The evening carried on as expected. The night sky stained orange and purple with the setting of the sun. I sat in the parking garage with my window down on the highest floor next to a white Honda SUV. The garage overlooked the city, nothing but concrete and traffic below us. I patiently waited, watching Emma on my phone. She was reading a romance, her hand dipped in her panties as she groaned my name.
She was so beautiful when she came.
I checked her phone on the app. She and Anna hadn’t been talking much lately. They had a falling out over her relationship with me, but I didn’t care. That just meant Anna would phase herself out.
One less person for me to get rid of.
I heard footsteps and glanced in the rearview mirror. Dr. Murdock was making his way back to his car, his evening class let out for the night. We were two of only a handful of cars parked in the garage, the summer semester making campus barren of students.
He fumbled for his keys, distracted by his phone as I stepped out of my car.
“That was quite the show you put on today in the office, Dr.” I spoke.
He glanced up at me motioning his hands as if to dismiss me, “These office assistants have no idea what they’re doing. Especially that Emma girl.”
Her name on his crusty mouth had my fists twitching with the urge to punch him. I approached him slowly as he made his way to his car facing the small shoulder that kept cars from toppling over the edge.
“Don’t you dare speak her name,” I snarled, landing a punch straight to his face.
I felt his eye pucker and bust under my knuckles. His cries of pain echoed into the endless open air. He reared back, his lower back hitting the concrete barrier. He just managed to right his upper half before toppling over.
“You,” he snorted, the blood draining from his face. He blinked rapidly as his eye swelled and blackened. Blood vessels were busted in it creating a murky shade of red in the sclera, “you’re insane. You assaulted me over that bitch?”
I reared back and punched his other eye, then his nose. He grunted as the cartilage shattered under my fists.
I was insane for her. I always would be.
He fell to the ground submitting to my Dunhill men’s luxury dress shoes as they kicked his face in. He was choking on his teeth, his mouth nothing but a bloody mess of gums as snot ran down his face. I snatched his heavy body up by the collar of his shirt and dragged him to the overhang facing the street.
“You remember this day as you fucking fall,” I spat at him, “Remember how you berated my girl until she cried.” I shook him awake as his begs and murmurs faded, “Most of all, you remember me.”
“Please, I didn’t know.” Blood trickled out of his toothless mouth, his lips curling inwards, “I didn’t know Emma was with you, I was just,” he gurgled.
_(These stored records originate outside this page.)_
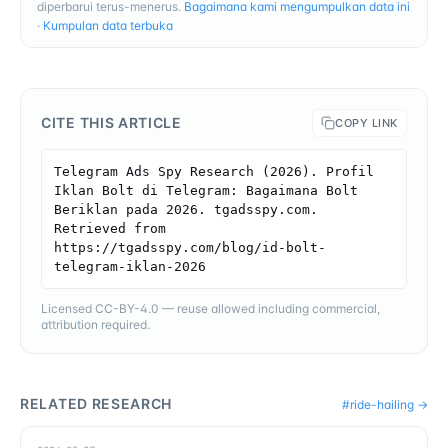
diperbarui terus-menerus.
Bagaimana kami mengumpulkan data ini
·
Kumpulan data terbuka
CITE THIS ARTICLE
COPY LINK
Telegram Ads Spy Research (2026). Profil 
Iklan Bolt di Telegram: Bagaimana Bolt 
Beriklan pada 2026. tgadsspy.com. 
Retrieved from 
https://tgadsspy.com/blog/id-bolt-
telegram-iklan-2026
Licensed CC-BY-4.0 — reuse allowed including commercial,
attribution required.
RELATED RESEARCH
#
ride-hailing
→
Unable to come up with anything to say that would save his wretched life.
“Rot in fucking hell.”
I shoved his body face first over the garage. Watching him catapult down fifteen levels to the concrete ground below him. I watched until I saw him splatter head first on the ground. Brain matter painted the streets as commotion and panic arose, cars pulling over, pedestrians vomiting and looking around trying to make sense of the horrific scene.
I wiped the bloody scuff from my shoes, tossing them in a plastic bag to dispose of later. Getting in my car, I checked Emma’s cameras. She was sleeping comfortably post orgasm. My sweet little kitten.
Emma’s tears were mine.
Emma’s pain was mine.
No one would take those from me.
14
EMMA
Anna was the first to text me with the grotesque details. Dr. Murdock was dead. The police yet to rule it as a suicide, or an accident. My hands shook as I reread the message. Dr. Murdock was difficult to work with most days, but I never wanted this for him.
It was Friday, and news of the death spread through the office like wildfire, conversations buzzed all around us in hushed whispers. Flowers were placed outside of his office and the faculty and staff passed around a card to send condolences to his wife and children. His students were devastated; the university offered mental health counseling and therapy for those who were interested, and his classes were split between Dr. Lowe and another professor to finish out the semester.
It felt weird, that just the previous day he was screaming at me in my office, then I was signing a card for his wife the next. Life was so fragile, it was easy to forget that sometimes.
“It’s really horrible what happened,” I said, spooning soup into my mouth. Chase and I were at lunch planning the weekend, “I still can’t believe it.”
Chase silently nibbled on his own food, his green eyes blankly looking at me as he spoke, “Surely he won’t be missed.”